(Data items)
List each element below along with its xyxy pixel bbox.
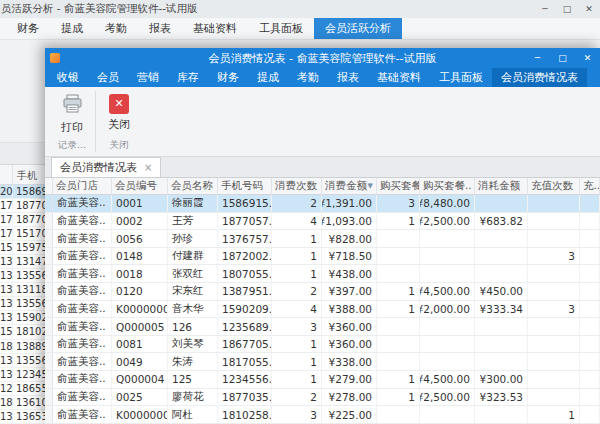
table-cell[interactable]: 1 (528, 406, 580, 423)
table-cell[interactable]: ¥2,500.00 (420, 389, 475, 406)
table-cell[interactable]: 4 (272, 213, 322, 230)
table-cell[interactable]: 0056 (112, 230, 168, 247)
table-cell[interactable] (528, 353, 580, 370)
column-header[interactable]: 消耗金额 (475, 178, 528, 194)
table-cell[interactable]: 俞蓝美容.. (53, 248, 112, 265)
table-cell[interactable] (475, 230, 528, 247)
table-cell[interactable] (377, 353, 420, 370)
table-cell[interactable]: ¥225.00 (322, 406, 377, 423)
table-cell[interactable]: ¥397.00 (322, 283, 377, 300)
table-cell[interactable]: 俞蓝美容.. (53, 283, 112, 300)
table-cell[interactable] (377, 406, 420, 423)
table-cell[interactable] (377, 336, 420, 353)
table-cell[interactable] (528, 265, 580, 282)
table-cell[interactable]: 俞蓝美容.. (53, 353, 112, 370)
bg-ribbon-tab[interactable]: 会员活跃分析 (314, 18, 402, 39)
table-row[interactable]: 俞蓝美容..0002王芳1877057...4¥1,093.001¥2,500.… (45, 213, 600, 231)
table-cell[interactable] (528, 213, 580, 230)
table-cell[interactable]: ¥683.82 (475, 213, 528, 230)
minimize-button[interactable]: ─ (525, 48, 550, 68)
table-cell[interactable]: 1817055... (218, 353, 272, 370)
table-cell[interactable]: Q000005 (112, 318, 168, 335)
table-cell[interactable]: 孙珍 (168, 230, 218, 247)
table-row[interactable]: 俞蓝美容..0120宋东红1387951...2¥397.001¥4,500.0… (45, 283, 600, 301)
column-header[interactable]: 会员名称 (168, 178, 218, 194)
table-row[interactable]: 俞蓝美容..K00000002音木华1590209...4¥388.001¥2,… (45, 301, 600, 319)
table-cell[interactable] (377, 265, 420, 282)
maximize-button[interactable]: □ (556, 0, 578, 18)
table-cell[interactable]: 0081 (112, 336, 168, 353)
table-cell[interactable] (528, 371, 580, 388)
table-cell[interactable]: 1 (377, 389, 420, 406)
bg-phone-column-header[interactable]: 手机 (13, 165, 46, 184)
table-cell[interactable]: 1877057... (218, 213, 272, 230)
ribbon-tab[interactable]: 考勤 (288, 68, 328, 87)
table-cell[interactable]: 俞蓝美容.. (53, 265, 112, 282)
table-row[interactable]: 俞蓝美容..K00000001阿杜1810258...3¥225.001 (45, 406, 600, 424)
table-cell[interactable]: 张双红 (168, 265, 218, 282)
table-cell[interactable]: 俞蓝美容.. (53, 318, 112, 335)
table-cell[interactable]: 1 (272, 248, 322, 265)
table-cell[interactable] (420, 353, 475, 370)
table-cell[interactable]: 1867705... (218, 336, 272, 353)
table-cell[interactable] (580, 318, 600, 335)
close-report-button[interactable]: ✕ 关闭 (101, 91, 137, 135)
table-row[interactable]: 俞蓝美容..0049朱涛1817055...1¥338.00 (45, 353, 600, 371)
bg-ribbon-tab[interactable]: 财务 (6, 18, 50, 39)
table-row[interactable]: 俞蓝美容..0001徐丽霞1586915...2¥1,391.003¥8,480… (45, 195, 600, 213)
ribbon-tab[interactable]: 库存 (168, 68, 208, 87)
table-cell[interactable] (528, 195, 580, 212)
table-cell[interactable]: 1586915... (218, 195, 272, 212)
table-cell[interactable]: ¥828.00 (322, 230, 377, 247)
table-cell[interactable]: ¥450.00 (475, 283, 528, 300)
table-row[interactable]: 俞蓝美容..Q0000051261235689...3¥360.00 (45, 318, 600, 336)
table-cell[interactable]: 3 (272, 318, 322, 335)
table-cell[interactable]: ¥360.00 (322, 336, 377, 353)
table-cell[interactable]: ¥438.00 (322, 265, 377, 282)
bg-grid-row[interactable]: 1718770 (0, 199, 46, 213)
column-header[interactable]: 消费次数 (272, 178, 322, 194)
table-cell[interactable] (580, 406, 600, 423)
column-header[interactable]: 充.. (580, 178, 600, 194)
table-cell[interactable] (475, 318, 528, 335)
table-cell[interactable]: 1872002... (218, 248, 272, 265)
table-cell[interactable]: 126 (168, 318, 218, 335)
table-cell[interactable]: 3 (377, 195, 420, 212)
table-cell[interactable] (475, 248, 528, 265)
bg-grid-row[interactable]: 1715170 (0, 227, 46, 241)
table-cell[interactable] (420, 336, 475, 353)
bg-grid-row[interactable]: 1313556 (0, 354, 46, 368)
table-cell[interactable]: 俞蓝美容.. (53, 371, 112, 388)
table-cell[interactable] (580, 283, 600, 300)
bg-ribbon-tab[interactable]: 提成 (50, 18, 94, 39)
titlebar[interactable]: 会员消费情况表 - 俞蓝美容院管理软件--试用版 ─ □ ✕ (45, 48, 600, 68)
table-cell[interactable]: ¥2,500.00 (420, 213, 475, 230)
bg-grid-row[interactable]: 1313556 (0, 297, 46, 311)
table-cell[interactable] (580, 371, 600, 388)
table-row[interactable]: 俞蓝美容..0025廖荷花1877035...2¥278.001¥2,500.0… (45, 389, 600, 407)
table-cell[interactable]: 俞蓝美容.. (53, 230, 112, 247)
table-cell[interactable]: ¥338.00 (322, 353, 377, 370)
table-cell[interactable] (420, 318, 475, 335)
ribbon-tab[interactable]: 报表 (328, 68, 368, 87)
bg-grid-row[interactable]: 1518102 (0, 325, 46, 339)
table-cell[interactable]: 廖荷花 (168, 389, 218, 406)
close-button[interactable]: ✕ (575, 48, 600, 68)
table-cell[interactable]: 1 (272, 336, 322, 353)
table-cell[interactable]: 1376757... (218, 230, 272, 247)
table-cell[interactable]: ¥4,500.00 (420, 371, 475, 388)
table-cell[interactable] (528, 230, 580, 247)
table-cell[interactable] (580, 265, 600, 282)
bg-count-column-header[interactable] (0, 165, 13, 184)
table-cell[interactable]: 1234556... (218, 371, 272, 388)
close-button[interactable]: ✕ (578, 0, 600, 18)
table-cell[interactable] (377, 230, 420, 247)
bg-grid-row[interactable]: 1315902 (0, 311, 46, 325)
table-cell[interactable] (475, 195, 528, 212)
table-cell[interactable]: ¥388.00 (322, 301, 377, 318)
table-cell[interactable]: 0002 (112, 213, 168, 230)
column-header[interactable]: 购买套餐.. (377, 178, 420, 194)
table-row[interactable]: 俞蓝美容..0056孙珍1376757...1¥828.00 (45, 230, 600, 248)
table-row[interactable]: 俞蓝美容..Q0000041251234556...1¥279.001¥4,50… (45, 371, 600, 389)
table-cell[interactable]: 1 (272, 371, 322, 388)
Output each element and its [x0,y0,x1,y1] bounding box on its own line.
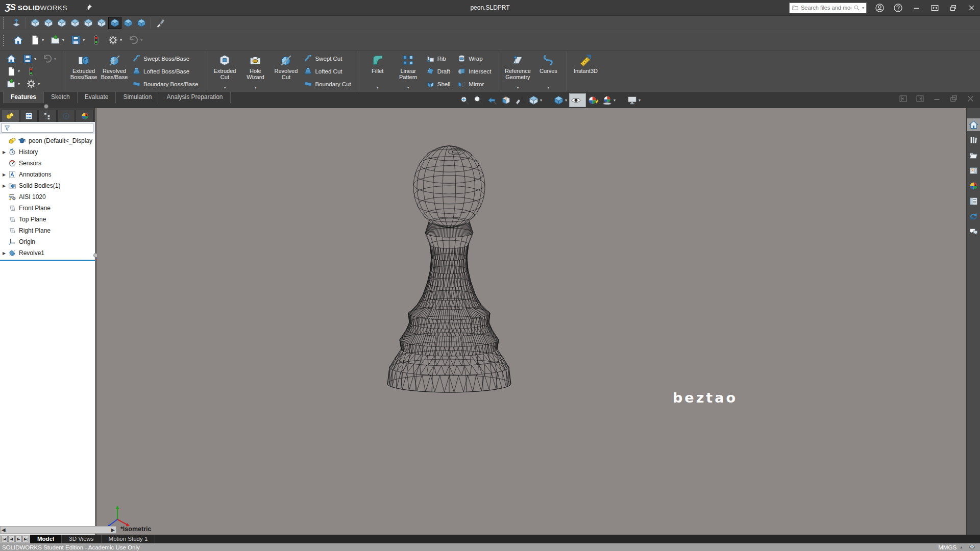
expand-icon[interactable]: ▶ [0,251,8,256]
scroll-left-icon[interactable]: ◀ [2,527,6,533]
section-view-button[interactable] [500,94,512,107]
new-document-button[interactable]: ▾ [27,33,47,47]
view-settings-button[interactable]: ▾ [626,94,642,107]
expand-icon[interactable]: ▶ [0,184,8,188]
view-front-button[interactable] [29,17,42,29]
flyout-arrow-icon[interactable]: ▾ [377,85,379,90]
pane-previous-button[interactable] [899,94,908,103]
revolved-cut-button[interactable]: RevolvedCut [271,52,301,91]
view-dimetric-button[interactable] [135,17,148,29]
tree-item-top-plane[interactable]: Top Plane [0,214,95,225]
panel-tab-featuremanager[interactable] [1,110,19,122]
normal-to-button[interactable] [10,17,23,29]
open-document-button[interactable]: ▾ [6,79,20,89]
help-button[interactable] [892,2,903,13]
panel-tab-dimxpertmanager[interactable] [57,110,76,122]
reference-geometry-button[interactable]: ReferenceGeometry ▾ [503,52,532,91]
wireframe-pawn-model[interactable] [385,145,513,395]
feature-tree-filter[interactable] [2,123,93,133]
panel-splitter-knob[interactable] [44,104,48,109]
flyout-arrow-icon[interactable]: ▾ [547,85,549,90]
panel-tab-configurationmanager[interactable] [38,110,57,122]
flyout-arrow-icon[interactable]: ▾ [224,85,226,90]
boundary-boss-button[interactable]: Boundary Boss/Base [131,79,201,89]
search-icon[interactable] [853,5,860,11]
tab-evaluate[interactable]: Evaluate [78,92,116,103]
tree-item-solid-bodies-1-[interactable]: ▶ Solid Bodies(1) [0,180,95,191]
shell-button[interactable]: Shell [425,79,454,89]
pin-menu-icon[interactable] [85,4,93,12]
lofted-boss-button[interactable]: Lofted Boss/Base [131,66,201,77]
nav-previous-button[interactable]: ◀ [8,536,15,542]
feature-panel-scrollbar[interactable]: ◀ ▶ [0,526,116,534]
toolbar-drag-handle[interactable] [3,17,7,29]
pane-next-button[interactable] [916,94,924,103]
tree-item-aisi-1020[interactable]: AISI 1020 [0,191,95,203]
flyout-arrow-icon[interactable]: ▾ [407,85,409,90]
view-isometric-button[interactable] [108,17,121,29]
mirror-button[interactable]: Mirror [456,79,494,89]
hide-show-items-button[interactable]: ▾ [569,93,586,107]
taskpane-comments-button[interactable] [967,226,980,238]
view-top-button[interactable] [82,17,95,29]
swept-cut-button[interactable]: Swept Cut [303,53,354,64]
search-input[interactable] [801,5,851,11]
flyout-arrow-icon[interactable]: ▾ [254,85,256,90]
tree-item-origin[interactable]: Origin [0,236,95,247]
taskpane-custom-properties-button[interactable] [967,195,980,208]
wrap-button[interactable]: Wrap [456,53,494,64]
expand-icon[interactable]: ▶ [0,150,8,155]
rib-button[interactable]: Rib [425,53,454,64]
filter-input[interactable] [12,125,91,131]
new-document-button[interactable]: ▾ [6,66,20,77]
apply-scene-button[interactable]: ▾ [601,94,617,107]
home-button[interactable] [6,54,16,64]
tree-item-revolve1[interactable]: ▶ Revolve1 [0,247,95,259]
doctab-model[interactable]: Model [30,535,62,543]
doc-minimize-button[interactable] [933,94,941,103]
tree-item-sensors[interactable]: Sensors [0,158,95,169]
undo-button[interactable]: ▾ [42,54,56,64]
expand-icon[interactable]: ▶ [0,172,8,177]
units-selector[interactable]: MMGS ▲ [938,544,963,550]
tab-analysis-preparation[interactable]: Analysis Preparation [159,92,230,103]
span-displays-button[interactable] [929,2,940,13]
tab-features[interactable]: Features [3,92,44,103]
doctab-motion-study-1[interactable]: Motion Study 1 [102,535,156,543]
fillet-button[interactable]: Fillet ▾ [363,52,393,91]
user-account-button[interactable] [874,2,885,13]
rebuild-button[interactable] [26,66,36,77]
view-right-button[interactable] [68,17,82,29]
linear-pattern-button[interactable]: LinearPattern ▾ [394,52,423,91]
revolved-boss-button[interactable]: RevolvedBoss/Base [100,52,129,91]
doctab-3d-views[interactable]: 3D Views [62,535,101,543]
taskpane-design-library-button[interactable] [967,134,980,146]
swept-boss-button[interactable]: Swept Boss/Base [131,53,201,64]
view-trimetric-button[interactable] [121,17,135,29]
taskpane-view-palette-button[interactable] [967,164,980,177]
view-left-button[interactable] [55,17,68,29]
search-box[interactable]: ▾ [789,3,867,13]
undo-button[interactable]: ▾ [125,33,145,47]
extruded-boss-button[interactable]: ExtrudedBoss/Base [69,52,99,91]
units-badge-icon[interactable] [968,543,976,551]
rollback-bar[interactable] [0,260,95,261]
tree-item-history[interactable]: ▶ History [0,146,95,158]
intersect-button[interactable]: Intersect [456,66,494,77]
apply-style-button[interactable] [154,17,167,29]
edit-appearance-button[interactable] [587,94,600,107]
scroll-right-icon[interactable]: ▶ [111,527,115,533]
view-orientation-button[interactable]: ▾ [527,94,543,107]
restore-button[interactable] [947,2,959,13]
tab-simulation[interactable]: Simulation [116,92,159,103]
boundary-cut-button[interactable]: Boundary Cut [303,79,354,89]
home-button[interactable] [10,33,27,47]
tab-sketch[interactable]: Sketch [44,92,78,103]
hole-wizard-button[interactable]: HoleWizard ▾ [240,52,270,91]
save-button[interactable]: ▾ [67,33,88,47]
annotation-view-button[interactable] [513,94,526,107]
rebuild-button[interactable] [88,33,105,47]
save-button[interactable]: ▾ [22,54,36,64]
minimize-button[interactable] [911,2,922,13]
taskpane-solidworks-resources-button[interactable] [967,118,980,131]
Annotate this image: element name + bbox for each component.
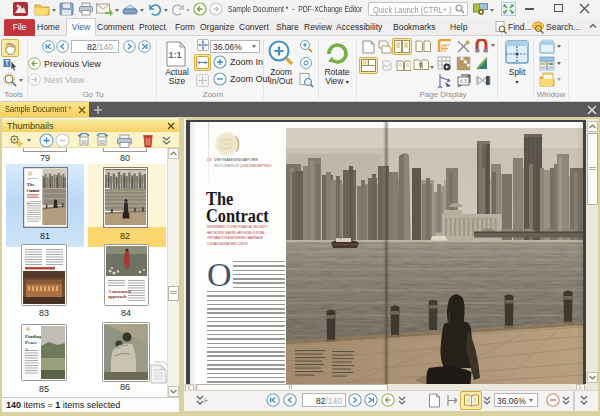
svg-text:Peace: Peace <box>25 340 38 345</box>
svg-text:VIETNAM/SINGAPORE: VIETNAM/SINGAPORE <box>214 157 258 162</box>
svg-text:Contract: Contract <box>27 188 40 193</box>
svg-text:90: 90 <box>99 139 105 145</box>
svg-text:Finding: Finding <box>25 334 42 339</box>
svg-text:A: A <box>25 347 28 352</box>
svg-text:O: O <box>207 256 232 293</box>
svg-text:The: The <box>27 182 36 187</box>
svg-text:PHOTOGRAPHS BY QUINN RYAN MATT: PHOTOGRAPHS BY QUINN RYAN MATTINGLY <box>214 163 272 168</box>
svg-text:90: 90 <box>81 139 87 145</box>
svg-text:DETERMINED TO FIND FINANCIAL S: DETERMINED TO FIND FINANCIAL SECURITY, <box>207 224 268 229</box>
svg-text:R: R <box>419 62 424 68</box>
svg-text:approach: approach <box>108 294 127 299</box>
svg-text:8.5: 8.5 <box>460 78 467 84</box>
svg-text:TO A MAN IN A WEALTHIER COUNTR: TO A MAN IN A WEALTHIER COUNTRY <box>207 241 248 246</box>
svg-text:1:1: 1:1 <box>168 50 181 60</box>
svg-text:VIETNAM FOR A BROKERED MARRIAG: VIETNAM FOR A BROKERED MARRIAGE <box>207 235 263 240</box>
svg-text:HER WORDS LEAVING HER HOME IN: HER WORDS LEAVING HER HOME IN RURAL <box>207 230 265 235</box>
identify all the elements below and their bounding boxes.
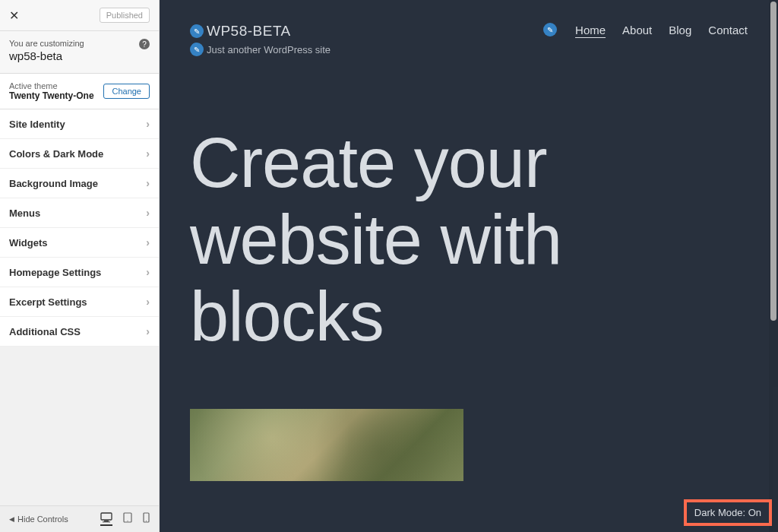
section-label: Homepage Settings	[9, 267, 101, 278]
nav-home[interactable]: Home	[575, 24, 606, 36]
panel-header: ✕ Published	[0, 0, 159, 31]
dark-mode-toggle[interactable]: Dark Mode: On	[684, 499, 772, 526]
section-excerpt-settings[interactable]: Excerpt Settings›	[0, 287, 159, 317]
scrollbar-thumb[interactable]	[770, 2, 776, 321]
site-identity: ✎ WP58-BETA ✎ Just another WordPress sit…	[190, 23, 330, 56]
nav-blog[interactable]: Blog	[669, 24, 691, 36]
site-tagline-text: Just another WordPress site	[207, 44, 330, 55]
section-menus[interactable]: Menus›	[0, 198, 159, 228]
primary-nav: ✎ Home About Blog Contact	[543, 23, 748, 36]
chevron-right-icon: ›	[146, 207, 150, 219]
preview-pane: ✎ WP58-BETA ✎ Just another WordPress sit…	[160, 0, 778, 532]
tablet-icon[interactable]	[123, 512, 132, 526]
svg-rect-2	[103, 521, 110, 522]
active-theme-row: Active theme Twenty Twenty-One Change	[0, 74, 159, 109]
device-icons	[100, 512, 150, 526]
section-background-image[interactable]: Background Image›	[0, 169, 159, 198]
section-label: Excerpt Settings	[9, 296, 87, 308]
mobile-icon[interactable]	[143, 512, 150, 526]
hide-controls-label: Hide Controls	[17, 515, 68, 524]
site-title-text: WP58-BETA	[207, 23, 291, 40]
section-label: Colors & Dark Mode	[9, 148, 103, 160]
section-label: Menus	[9, 207, 40, 219]
hero-title: Create your website with blocks	[190, 125, 748, 356]
triangle-left-icon: ◀	[9, 515, 14, 523]
chevron-right-icon: ›	[146, 266, 150, 278]
pencil-icon[interactable]: ✎	[543, 23, 557, 36]
customizing-label: You are customizing	[9, 39, 150, 48]
panel-info: You are customizing wp58-beta ?	[0, 31, 159, 74]
customizer-sidebar: ✕ Published You are customizing wp58-bet…	[0, 0, 160, 532]
section-list: Site Identity› Colors & Dark Mode› Backg…	[0, 109, 159, 347]
chevron-right-icon: ›	[146, 296, 150, 308]
pencil-icon[interactable]: ✎	[190, 43, 204, 56]
help-icon[interactable]: ?	[139, 39, 150, 49]
change-theme-button[interactable]: Change	[103, 84, 150, 99]
section-label: Site Identity	[9, 119, 65, 130]
section-homepage-settings[interactable]: Homepage Settings›	[0, 258, 159, 287]
site-tagline: ✎ Just another WordPress site	[190, 43, 330, 56]
close-icon[interactable]: ✕	[9, 8, 19, 23]
active-theme-label: Active theme	[9, 81, 94, 90]
section-colors-dark-mode[interactable]: Colors & Dark Mode›	[0, 139, 159, 169]
svg-point-4	[127, 521, 128, 521]
active-theme-name: Twenty Twenty-One	[9, 90, 94, 101]
svg-rect-0	[101, 513, 112, 520]
nav-about[interactable]: About	[622, 24, 652, 36]
pencil-icon[interactable]: ✎	[190, 24, 204, 38]
chevron-right-icon: ›	[146, 118, 150, 130]
section-label: Widgets	[9, 237, 47, 249]
site-header: ✎ WP58-BETA ✎ Just another WordPress sit…	[190, 23, 748, 56]
site-name: wp58-beta	[9, 49, 150, 62]
site-title: ✎ WP58-BETA	[190, 23, 330, 40]
desktop-icon[interactable]	[100, 512, 112, 526]
section-additional-css[interactable]: Additional CSS›	[0, 317, 159, 347]
section-widgets[interactable]: Widgets›	[0, 228, 159, 258]
svg-point-6	[146, 521, 147, 521]
hide-controls-button[interactable]: ◀Hide Controls	[9, 515, 68, 524]
hero-image	[190, 409, 463, 481]
sidebar-footer: ◀Hide Controls	[0, 505, 159, 532]
section-site-identity[interactable]: Site Identity›	[0, 109, 159, 139]
svg-rect-1	[104, 521, 109, 521]
scrollbar[interactable]	[769, 0, 778, 532]
nav-contact[interactable]: Contact	[708, 24, 748, 36]
chevron-right-icon: ›	[146, 325, 150, 337]
section-label: Additional CSS	[9, 326, 81, 337]
section-label: Background Image	[9, 178, 98, 189]
chevron-right-icon: ›	[146, 177, 150, 189]
chevron-right-icon: ›	[146, 147, 150, 160]
chevron-right-icon: ›	[146, 236, 150, 249]
published-badge: Published	[100, 8, 150, 23]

**REQUIRED ACTION**
What lines of the data contain the string "boundary"? List them.

**THE COMPLETED TASK**
boundary-boss-button[interactable]: Boundary Boss/Base [131,79,201,89]
boundary-cut-button[interactable]: Boundary Cut [303,79,354,89]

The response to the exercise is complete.